O restabelecimento do equilíbrio se dá pela acomodação, que gera novas estruturas, as quais modificam o sujeito. Os esquemas, ao mesmo tempo em que permitem a assimilação, limitam-na às suas particularidades. 


Estes esquemas constituem os filtros, que defino como as portas ou janelas pelas quais os organismos se comunicam com o meio. Desse modo, os filtros tanto se interpõe quanto mediam nosso contato com o mundo real e compreendê-los é essencial para adequar os processos educativos às particulares dos educandos. 


Ao dirigir nosso olhar a um objeto estamos sempre interpondo filtros diversos, construídos a partir de conceitos, representações, pressupostos, paradigmas. Seja este objeto um problema científico, ou uma coisa simples como uma escada. 


Ao olhar para uma escada, não vemos apenas ela em si mesma, vemos algo em que podemos subir e que exigirá um certo esforço, ou seja, quando olhamos tecemos considerações que dependem da nossa experiência particular. 


O olhar não se refere somente ao sentido biológico da visão, mas envolve todo o ser humano. Perceber envolve interesse e não indiferença, pois é uma forma de ação sobre o meio e não uma atitude passiva. Assim a percepção, no sentido em que é definida por Piaget, nos transforma. 



Um olhar que questione o mundo possibilita uma atuação mais crítica e conscientizada na construção de uma sociedade que reconfigure suas relações consigo mesma e com o ambiente. Ao problematizar o conceito de meio no sentido de entendermos melhor qual é o mundo que vemos e qual é o mundo que poderíamos ver, podemos propor práticas pedagógicas coerentes com a concepção de que a educação deve garantir a promoção de um ser humano íntegro e capaz de compreender suas relações e efeitos sobre o ambiente natural, uma vez que se torne mais capaz de perceber os efeitos de suas ações sobre o meio.

Notas e referências: 
[1] MORIN, Edgar.

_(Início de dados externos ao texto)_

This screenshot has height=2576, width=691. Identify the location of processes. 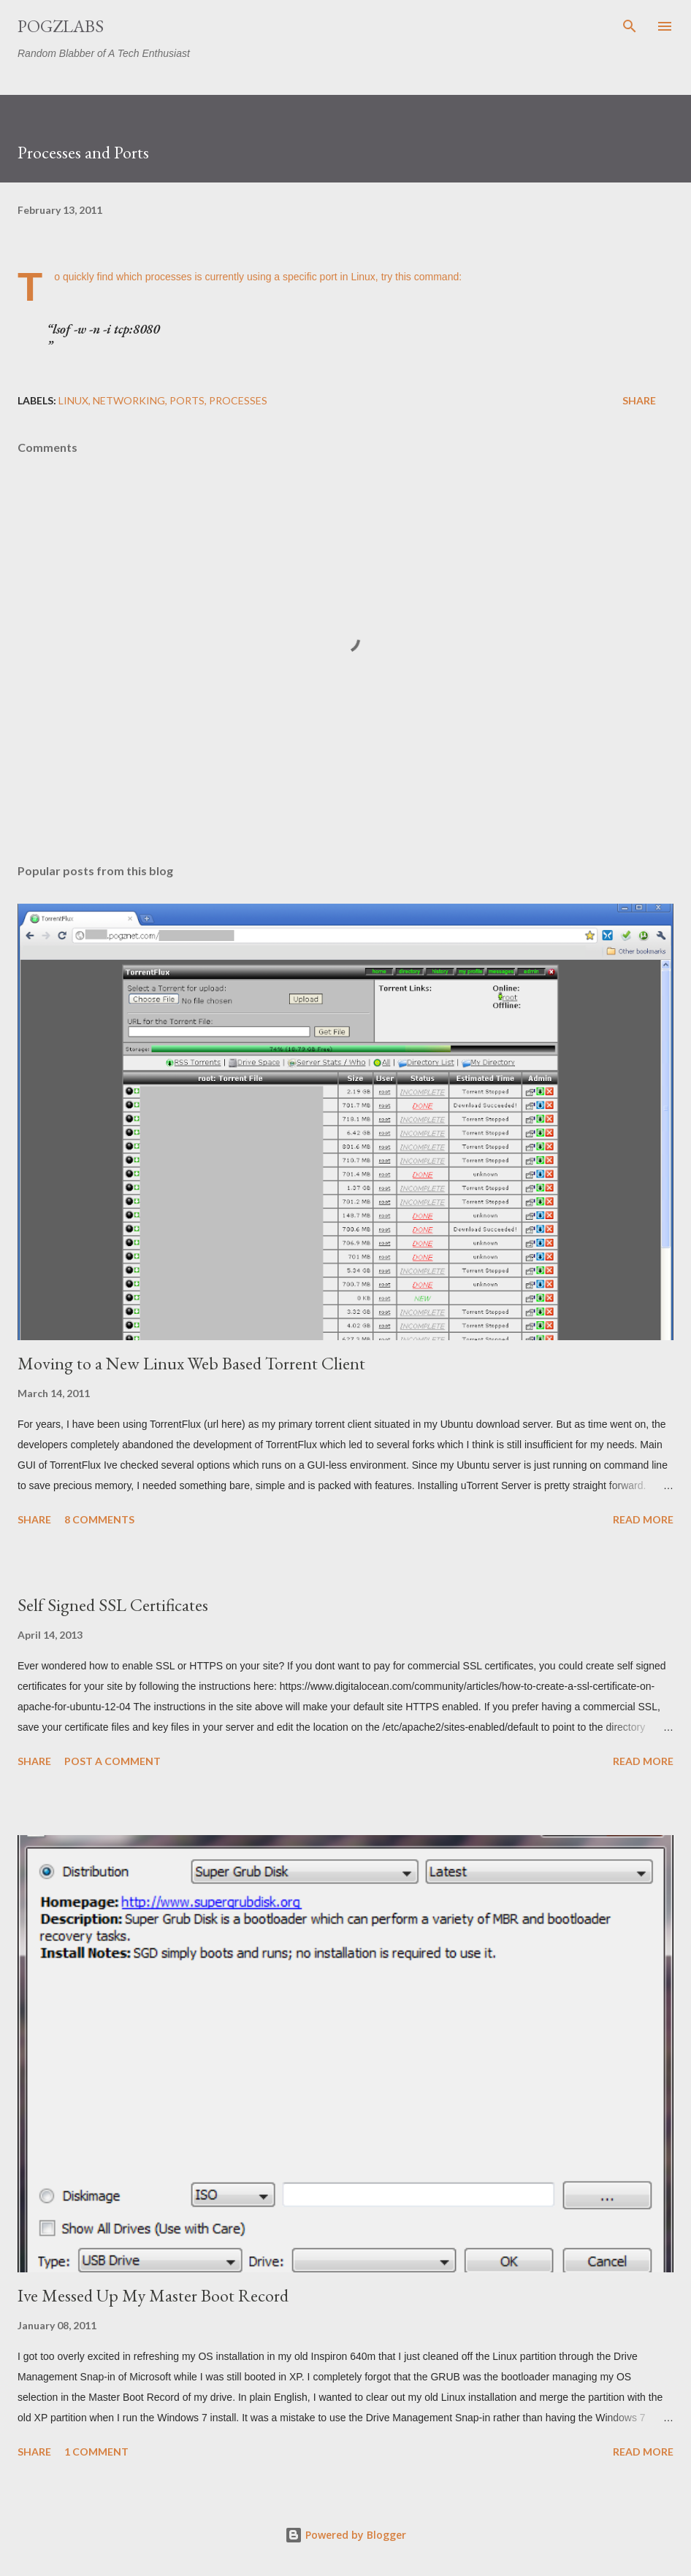 (238, 400).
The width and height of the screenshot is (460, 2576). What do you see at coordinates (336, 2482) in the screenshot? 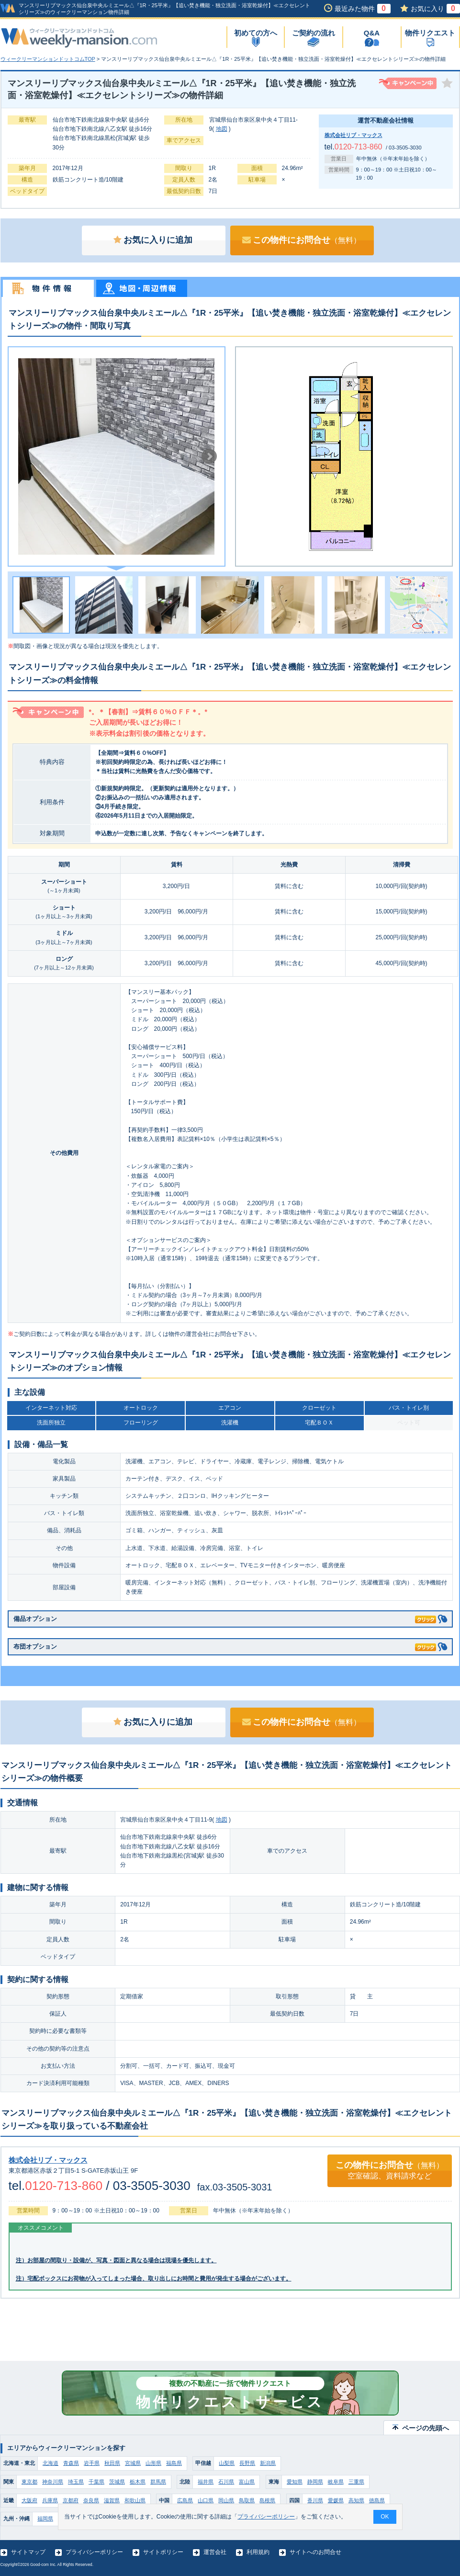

Ciência com consciência. 1ed. Portugal : Publicações Europa-América, 1982 
[2] KUHN, Thomas S. A tensão essencial. Lisboa : Edicões 70, 1989.
[3] Nicho - conceituado amplamente como todas as atribuições da espécie em seu habitat: como, onde e as expensas de quem a espécie se alimenta, a que organismos serve de alimento, como e onde encontra refúgio, como e onde se reproduz, entre outras inúmeras atividades de que participa. Fundamentalmente é tudo o que uma espécie necessita para sobreviver.
[4] RAMOZZI-CHIAROTTINO, Zélia. Psicologia e epistemologia genética de Jean Piaget. São Paulo: EPU Ltda, 1988.